→ YOUR OBJECTIVE: Every record, from first to last, should be written out again exactly.

** Opening RECORDS SHOWN block **

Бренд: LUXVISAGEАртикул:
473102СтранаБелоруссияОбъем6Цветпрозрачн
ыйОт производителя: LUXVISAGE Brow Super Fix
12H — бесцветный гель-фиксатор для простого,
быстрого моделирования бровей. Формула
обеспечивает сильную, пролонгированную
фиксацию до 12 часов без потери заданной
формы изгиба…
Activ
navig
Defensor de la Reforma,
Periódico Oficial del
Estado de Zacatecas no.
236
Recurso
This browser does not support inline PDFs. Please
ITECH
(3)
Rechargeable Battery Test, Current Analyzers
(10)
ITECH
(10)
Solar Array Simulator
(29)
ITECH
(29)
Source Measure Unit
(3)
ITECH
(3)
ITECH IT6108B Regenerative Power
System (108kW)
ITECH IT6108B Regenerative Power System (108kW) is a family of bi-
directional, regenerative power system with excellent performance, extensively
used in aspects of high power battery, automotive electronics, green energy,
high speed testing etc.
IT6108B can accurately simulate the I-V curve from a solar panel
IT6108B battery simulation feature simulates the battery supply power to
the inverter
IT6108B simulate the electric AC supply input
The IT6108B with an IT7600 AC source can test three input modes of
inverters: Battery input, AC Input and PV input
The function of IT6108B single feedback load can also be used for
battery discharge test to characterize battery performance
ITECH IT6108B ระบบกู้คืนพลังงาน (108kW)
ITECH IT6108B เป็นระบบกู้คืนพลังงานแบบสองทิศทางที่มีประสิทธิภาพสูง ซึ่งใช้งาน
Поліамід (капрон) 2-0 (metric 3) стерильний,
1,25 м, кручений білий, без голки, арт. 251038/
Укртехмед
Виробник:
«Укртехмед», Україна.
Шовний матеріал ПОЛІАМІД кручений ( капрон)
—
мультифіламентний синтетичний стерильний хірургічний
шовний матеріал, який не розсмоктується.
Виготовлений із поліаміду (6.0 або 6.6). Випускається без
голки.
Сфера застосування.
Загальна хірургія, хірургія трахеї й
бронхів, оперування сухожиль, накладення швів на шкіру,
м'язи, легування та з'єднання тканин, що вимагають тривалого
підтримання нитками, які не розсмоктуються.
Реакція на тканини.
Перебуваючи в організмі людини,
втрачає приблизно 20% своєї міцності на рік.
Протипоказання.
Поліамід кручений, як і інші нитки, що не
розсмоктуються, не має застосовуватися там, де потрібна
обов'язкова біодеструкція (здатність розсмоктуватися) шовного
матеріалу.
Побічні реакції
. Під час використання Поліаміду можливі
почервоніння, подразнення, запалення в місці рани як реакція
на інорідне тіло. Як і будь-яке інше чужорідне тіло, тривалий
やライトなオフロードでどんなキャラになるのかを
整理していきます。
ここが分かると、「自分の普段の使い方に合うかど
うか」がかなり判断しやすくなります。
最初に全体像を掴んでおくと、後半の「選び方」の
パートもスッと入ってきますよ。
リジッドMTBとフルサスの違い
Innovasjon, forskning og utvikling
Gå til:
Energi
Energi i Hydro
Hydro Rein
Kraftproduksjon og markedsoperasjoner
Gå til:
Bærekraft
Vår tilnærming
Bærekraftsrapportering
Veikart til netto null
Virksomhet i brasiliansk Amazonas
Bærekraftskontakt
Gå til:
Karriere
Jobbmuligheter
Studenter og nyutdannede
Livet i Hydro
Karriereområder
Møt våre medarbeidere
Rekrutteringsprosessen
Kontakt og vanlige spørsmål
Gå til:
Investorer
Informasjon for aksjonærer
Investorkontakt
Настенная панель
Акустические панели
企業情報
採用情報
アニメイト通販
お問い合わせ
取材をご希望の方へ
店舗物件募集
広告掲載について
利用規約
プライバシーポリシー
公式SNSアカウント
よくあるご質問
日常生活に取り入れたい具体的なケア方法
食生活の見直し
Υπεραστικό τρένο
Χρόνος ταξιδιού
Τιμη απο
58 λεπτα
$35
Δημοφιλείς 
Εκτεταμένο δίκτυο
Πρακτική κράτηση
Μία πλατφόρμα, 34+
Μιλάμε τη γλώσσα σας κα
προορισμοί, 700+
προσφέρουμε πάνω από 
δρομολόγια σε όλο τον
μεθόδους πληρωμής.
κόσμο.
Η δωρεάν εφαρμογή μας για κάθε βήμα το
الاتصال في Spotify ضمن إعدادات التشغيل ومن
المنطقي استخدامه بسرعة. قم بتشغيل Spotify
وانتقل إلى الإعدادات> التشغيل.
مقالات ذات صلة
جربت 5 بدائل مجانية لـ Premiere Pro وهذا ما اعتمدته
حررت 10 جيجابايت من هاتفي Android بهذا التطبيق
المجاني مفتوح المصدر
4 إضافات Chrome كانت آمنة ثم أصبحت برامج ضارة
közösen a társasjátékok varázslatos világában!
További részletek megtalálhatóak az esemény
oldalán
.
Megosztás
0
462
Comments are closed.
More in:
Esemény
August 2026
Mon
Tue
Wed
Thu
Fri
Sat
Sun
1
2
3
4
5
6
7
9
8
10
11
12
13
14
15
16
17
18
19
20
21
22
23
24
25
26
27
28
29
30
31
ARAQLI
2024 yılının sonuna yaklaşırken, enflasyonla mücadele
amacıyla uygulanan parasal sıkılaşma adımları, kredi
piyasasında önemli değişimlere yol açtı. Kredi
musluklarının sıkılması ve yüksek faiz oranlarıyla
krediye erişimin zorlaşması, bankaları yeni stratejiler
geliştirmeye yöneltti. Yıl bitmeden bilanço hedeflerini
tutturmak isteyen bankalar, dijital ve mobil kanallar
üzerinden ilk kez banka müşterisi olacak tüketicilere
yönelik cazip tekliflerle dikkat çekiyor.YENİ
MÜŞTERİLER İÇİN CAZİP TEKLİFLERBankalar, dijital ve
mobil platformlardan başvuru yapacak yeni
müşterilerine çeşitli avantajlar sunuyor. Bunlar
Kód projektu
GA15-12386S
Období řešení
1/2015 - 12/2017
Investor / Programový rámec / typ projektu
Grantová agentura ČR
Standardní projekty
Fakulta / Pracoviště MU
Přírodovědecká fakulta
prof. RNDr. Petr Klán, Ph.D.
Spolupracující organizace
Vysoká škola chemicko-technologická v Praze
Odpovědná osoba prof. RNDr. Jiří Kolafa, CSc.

** Closing RECORDS SHOWN block **

→ EXPECTED OUTPUT:
Бренд: LUXVISAGEАртикул:
473102СтранаБелоруссияОбъем6Цветпрозрачн
ыйОт производителя: LUXVISAGE Brow Super Fix
12H — бесцветный гель-фиксатор для простого,
быстрого моделирования бровей. Формула
обеспечивает сильную, пролонгированную
фиксацию до 12 часов без потери заданной
формы изгиба…
Activ
navig
Defensor de la Reforma,
Periódico Oficial del
Estado de Zacatecas no.
236
Recurso
This browser does not support inline PDFs. Please
ITECH
(3)
Rechargeable Battery Test, Current Analyzers
(10)
ITECH
(10)
Solar Array Simulator
(29)
ITECH
(29)
Source Measure Unit
(3)
ITECH
(3)
ITECH IT6108B Regenerative Power
System (108kW)
ITECH IT6108B Regenerative Power System (108kW) is a family of bi-
directional, regenerative power system with excellent performance, extensively
used in aspects of high power battery, automotive electronics, green energy,
high speed testing etc.
IT6108B can accurately simulate the I-V curve from a solar panel
IT6108B battery simulation feature simulates the battery supply power to
the inverter
IT6108B simulate the electric AC supply input
The IT6108B with an IT7600 AC source can test three input modes of
inverters: Battery input, AC Input and PV input
The function of IT6108B single feedback load can also be used for
battery discharge test to characterize battery performance
ITECH IT6108B ระบบกู้คืนพลังงาน (108kW)
ITECH IT6108B เป็นระบบกู้คืนพลังงานแบบสองทิศทางที่มีประสิทธิภาพสูง ซึ่งใช้งาน
Поліамід (капрон) 2-0 (metric 3) стерильний,
1,25 м, кручений білий, без голки, арт. 251038/
Укртехмед
Виробник:
«Укртехмед», Україна.
Шовний матеріал ПОЛІАМІД кручений ( капрон)
—
мультифіламентний синтетичний стерильний хірургічний
шовний матеріал, який не розсмоктується.
Виготовлений із поліаміду (6.0 або 6.6). Випускається без
голки.
Сфера застосування.
Загальна хірургія, хірургія трахеї й
бронхів, оперування сухожиль, накладення швів на шкіру,
м'язи, легування та з'єднання тканин, що вимагають тривалого
підтримання нитками, які не розсмоктуються.
Реакція на тканини.
Перебуваючи в організмі людини,
втрачає приблизно 20% своєї міцності на рік.
Протипоказання.
Поліамід кручений, як і інші нитки, що не
розсмоктуються, не має застосовуватися там, де потрібна
обов'язкова біодеструкція (здатність розсмоктуватися) шовного
матеріалу.
Побічні реакції
. Під час використання Поліаміду можливі
почервоніння, подразнення, запалення в місці рани як реакція
на інорідне тіло. Як і будь-яке інше чужорідне тіло, тривалий
やライトなオフロードでどんなキャラになるのかを
整理していきます。
ここが分かると、「自分の普段の使い方に合うかど
うか」がかなり判断しやすくなります。
最初に全体像を掴んでおくと、後半の「選び方」の
パートもスッと入ってきますよ。
リジッドMTBとフルサスの違い
Innovasjon, forskning og utvikling
Gå til:
Energi
Energi i Hydro
Hydro Rein
Kraftproduksjon og markedsoperasjoner
Gå til:
Bærekraft
Vår tilnærming
Bærekraftsrapportering
Veikart til netto null
Virksomhet i brasiliansk Amazonas
Bærekraftskontakt
Gå til:
Karriere
Jobbmuligheter
Studenter og nyutdannede
Livet i Hydro
Karriereområder
Møt våre medarbeidere
Rekrutteringsprosessen
Kontakt og vanlige spørsmål
Gå til:
Investorer
Informasjon for aksjonærer
Investorkontakt
Настенная панель
Акустические панели
企業情報
採用情報
アニメイト通販
お問い合わせ
取材をご希望の方へ
店舗物件募集
広告掲載について
利用規約
プライバシーポリシー
公式SNSアカウント
よくあるご質問
日常生活に取り入れたい具体的なケア方法
食生活の見直し
Υπεραστικό τρένο
Χρόνος ταξιδιού
Τιμη απο
58 λεπτα
$35
Δημοφιλείς 
Εκτεταμένο δίκτυο
Πρακτική κράτηση
Μία πλατφόρμα, 34+
Μιλάμε τη γλώσσα σας κα
προορισμοί, 700+
προσφέρουμε πάνω από 
δρομολόγια σε όλο τον
μεθόδους πληρωμής.
κόσμο.
Η δωρεάν εφαρμογή μας για κάθε βήμα το
الاتصال في Spotify ضمن إعدادات التشغيل ومن
المنطقي استخدامه بسرعة. قم بتشغيل Spotify
وانتقل إلى الإعدادات> التشغيل.
مقالات ذات صلة
جربت 5 بدائل مجانية لـ Premiere Pro وهذا ما اعتمدته
حررت 10 جيجابايت من هاتفي Android بهذا التطبيق
المجاني مفتوح المصدر
4 إضافات Chrome كانت آمنة ثم أصبحت برامج ضارة
közösen a társasjátékok varázslatos világában!
További részletek megtalálhatóak az esemény
oldalán
.
Megosztás
0
462
Comments are closed.
More in:
Esemény
August 2026
Mon
Tue
Wed
Thu
Fri
Sat
Sun
1
2
3
4
5
6
7
9
8
10
11
12
13
14
15
16
17
18
19
20
21
22
23
24
25
26
27
28
29
30
31
ARAQLI
2024 yılının sonuna yaklaşırken, enflasyonla mücadele
amacıyla uygulanan parasal sıkılaşma adımları, kredi
piyasasında önemli değişimlere yol açtı. Kredi
musluklarının sıkılması ve yüksek faiz oranlarıyla
krediye erişimin zorlaşması, bankaları yeni stratejiler
geliştirmeye yöneltti. Yıl bitmeden bilanço hedeflerini
tutturmak isteyen bankalar, dijital ve mobil kanallar
üzerinden ilk kez banka müşterisi olacak tüketicilere
yönelik cazip tekliflerle dikkat çekiyor.YENİ
MÜŞTERİLER İÇİN CAZİP TEKLİFLERBankalar, dijital ve
mobil platformlardan başvuru yapacak yeni
müşterilerine çeşitli avantajlar sunuyor. Bunlar
Kód projektu
GA15-12386S
Období řešení
1/2015 - 12/2017
Investor / Programový rámec / typ projektu
Grantová agentura ČR
Standardní projekty
Fakulta / Pracoviště MU
Přírodovědecká fakulta
prof. RNDr. Petr Klán, Ph.D.
Spolupracující organizace
Vysoká škola chemicko-technologická v Praze
Odpovědná osoba prof. RNDr. Jiří Kolafa, CSc.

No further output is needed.